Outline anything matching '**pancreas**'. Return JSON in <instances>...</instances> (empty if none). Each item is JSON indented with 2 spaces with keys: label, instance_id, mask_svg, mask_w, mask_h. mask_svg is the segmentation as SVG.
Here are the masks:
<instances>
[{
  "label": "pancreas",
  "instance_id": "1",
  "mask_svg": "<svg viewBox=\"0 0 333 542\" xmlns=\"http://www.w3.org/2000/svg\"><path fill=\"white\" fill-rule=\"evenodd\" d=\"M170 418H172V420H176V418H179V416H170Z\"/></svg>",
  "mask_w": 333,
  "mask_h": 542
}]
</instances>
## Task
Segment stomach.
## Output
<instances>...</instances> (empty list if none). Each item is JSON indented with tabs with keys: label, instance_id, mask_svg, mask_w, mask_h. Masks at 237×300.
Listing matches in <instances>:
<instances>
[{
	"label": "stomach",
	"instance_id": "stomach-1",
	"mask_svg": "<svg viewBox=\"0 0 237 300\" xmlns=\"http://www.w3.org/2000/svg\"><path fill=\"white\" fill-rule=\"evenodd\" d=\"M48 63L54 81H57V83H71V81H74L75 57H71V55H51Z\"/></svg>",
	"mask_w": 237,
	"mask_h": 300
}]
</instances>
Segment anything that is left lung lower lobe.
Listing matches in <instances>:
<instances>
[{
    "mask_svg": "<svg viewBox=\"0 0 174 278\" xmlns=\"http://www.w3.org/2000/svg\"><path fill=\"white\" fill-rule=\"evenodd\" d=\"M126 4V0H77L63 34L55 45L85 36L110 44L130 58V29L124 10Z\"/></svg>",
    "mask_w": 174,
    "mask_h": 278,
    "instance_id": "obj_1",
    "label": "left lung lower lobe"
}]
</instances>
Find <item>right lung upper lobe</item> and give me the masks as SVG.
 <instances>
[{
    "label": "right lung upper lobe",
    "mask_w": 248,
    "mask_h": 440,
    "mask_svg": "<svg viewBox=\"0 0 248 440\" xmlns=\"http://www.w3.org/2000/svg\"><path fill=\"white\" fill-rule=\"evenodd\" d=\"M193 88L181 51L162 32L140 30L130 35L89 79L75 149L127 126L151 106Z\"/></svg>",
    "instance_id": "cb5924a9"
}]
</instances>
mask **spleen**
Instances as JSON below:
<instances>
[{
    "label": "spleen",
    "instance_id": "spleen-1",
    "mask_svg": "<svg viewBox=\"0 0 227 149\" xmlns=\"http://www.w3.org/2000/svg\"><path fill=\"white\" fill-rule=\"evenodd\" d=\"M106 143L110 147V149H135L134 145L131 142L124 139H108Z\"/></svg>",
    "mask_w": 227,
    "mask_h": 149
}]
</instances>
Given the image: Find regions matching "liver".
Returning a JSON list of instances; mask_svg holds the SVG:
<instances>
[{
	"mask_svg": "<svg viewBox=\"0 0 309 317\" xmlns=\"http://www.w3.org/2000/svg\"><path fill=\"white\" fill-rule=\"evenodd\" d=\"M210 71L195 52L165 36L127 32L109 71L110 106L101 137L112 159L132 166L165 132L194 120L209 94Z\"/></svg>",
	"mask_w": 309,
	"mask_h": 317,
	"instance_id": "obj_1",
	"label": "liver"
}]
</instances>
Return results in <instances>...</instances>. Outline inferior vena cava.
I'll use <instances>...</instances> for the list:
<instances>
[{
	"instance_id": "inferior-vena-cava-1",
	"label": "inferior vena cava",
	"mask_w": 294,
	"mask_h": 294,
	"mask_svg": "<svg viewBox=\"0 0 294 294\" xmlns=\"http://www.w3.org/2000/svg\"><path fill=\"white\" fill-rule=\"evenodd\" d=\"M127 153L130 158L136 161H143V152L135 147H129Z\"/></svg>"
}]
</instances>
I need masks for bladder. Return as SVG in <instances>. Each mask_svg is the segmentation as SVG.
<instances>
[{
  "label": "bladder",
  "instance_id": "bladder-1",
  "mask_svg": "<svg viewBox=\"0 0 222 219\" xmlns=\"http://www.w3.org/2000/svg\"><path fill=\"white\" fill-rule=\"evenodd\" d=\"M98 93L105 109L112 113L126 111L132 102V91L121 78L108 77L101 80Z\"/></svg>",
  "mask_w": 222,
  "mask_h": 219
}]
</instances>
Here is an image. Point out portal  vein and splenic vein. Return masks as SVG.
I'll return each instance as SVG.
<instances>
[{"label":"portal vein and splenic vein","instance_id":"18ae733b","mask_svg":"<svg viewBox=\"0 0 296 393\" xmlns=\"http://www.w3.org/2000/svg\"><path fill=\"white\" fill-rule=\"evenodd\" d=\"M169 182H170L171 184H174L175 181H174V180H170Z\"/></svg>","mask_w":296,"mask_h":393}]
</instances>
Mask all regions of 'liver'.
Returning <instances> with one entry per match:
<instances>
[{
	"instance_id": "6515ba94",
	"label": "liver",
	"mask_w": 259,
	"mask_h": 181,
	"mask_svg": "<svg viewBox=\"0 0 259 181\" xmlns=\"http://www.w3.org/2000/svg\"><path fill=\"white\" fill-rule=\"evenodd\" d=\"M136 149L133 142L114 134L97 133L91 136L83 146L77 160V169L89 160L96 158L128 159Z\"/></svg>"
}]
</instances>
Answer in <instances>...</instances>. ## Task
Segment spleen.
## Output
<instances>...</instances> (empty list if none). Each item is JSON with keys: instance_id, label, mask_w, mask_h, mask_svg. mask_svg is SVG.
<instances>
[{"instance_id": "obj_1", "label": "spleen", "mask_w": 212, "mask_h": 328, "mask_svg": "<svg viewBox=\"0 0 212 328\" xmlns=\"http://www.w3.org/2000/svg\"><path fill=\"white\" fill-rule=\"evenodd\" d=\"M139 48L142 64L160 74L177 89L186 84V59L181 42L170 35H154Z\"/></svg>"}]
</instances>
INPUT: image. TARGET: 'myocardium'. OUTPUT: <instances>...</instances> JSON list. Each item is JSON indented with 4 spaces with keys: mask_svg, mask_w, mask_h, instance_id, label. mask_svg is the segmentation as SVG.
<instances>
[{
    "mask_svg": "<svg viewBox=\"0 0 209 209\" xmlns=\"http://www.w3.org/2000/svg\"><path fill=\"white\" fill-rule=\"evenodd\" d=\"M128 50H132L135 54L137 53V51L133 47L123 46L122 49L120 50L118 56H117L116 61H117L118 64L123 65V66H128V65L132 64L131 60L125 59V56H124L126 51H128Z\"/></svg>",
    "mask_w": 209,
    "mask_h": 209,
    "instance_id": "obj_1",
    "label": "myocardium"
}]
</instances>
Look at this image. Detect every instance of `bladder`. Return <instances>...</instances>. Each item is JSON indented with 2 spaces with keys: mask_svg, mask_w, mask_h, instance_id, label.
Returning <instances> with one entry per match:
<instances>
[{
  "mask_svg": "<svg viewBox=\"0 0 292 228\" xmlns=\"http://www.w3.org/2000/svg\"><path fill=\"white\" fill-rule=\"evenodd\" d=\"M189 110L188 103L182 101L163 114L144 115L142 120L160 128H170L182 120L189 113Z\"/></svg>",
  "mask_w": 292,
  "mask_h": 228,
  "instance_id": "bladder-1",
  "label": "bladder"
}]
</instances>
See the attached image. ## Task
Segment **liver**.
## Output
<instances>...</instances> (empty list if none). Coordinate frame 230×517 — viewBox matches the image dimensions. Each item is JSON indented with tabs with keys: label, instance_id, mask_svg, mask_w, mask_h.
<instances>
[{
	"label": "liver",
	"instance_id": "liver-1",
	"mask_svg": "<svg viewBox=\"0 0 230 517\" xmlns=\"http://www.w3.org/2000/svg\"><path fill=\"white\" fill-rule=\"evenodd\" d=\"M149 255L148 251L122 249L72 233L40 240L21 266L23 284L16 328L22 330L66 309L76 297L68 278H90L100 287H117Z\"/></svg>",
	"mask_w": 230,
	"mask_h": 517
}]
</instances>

Required work
The word "Task" appears in some lines above. Return every one of those lines.

Written solution
## Task
Answer in <instances>...</instances>. ## Task
See the attached image. ## Task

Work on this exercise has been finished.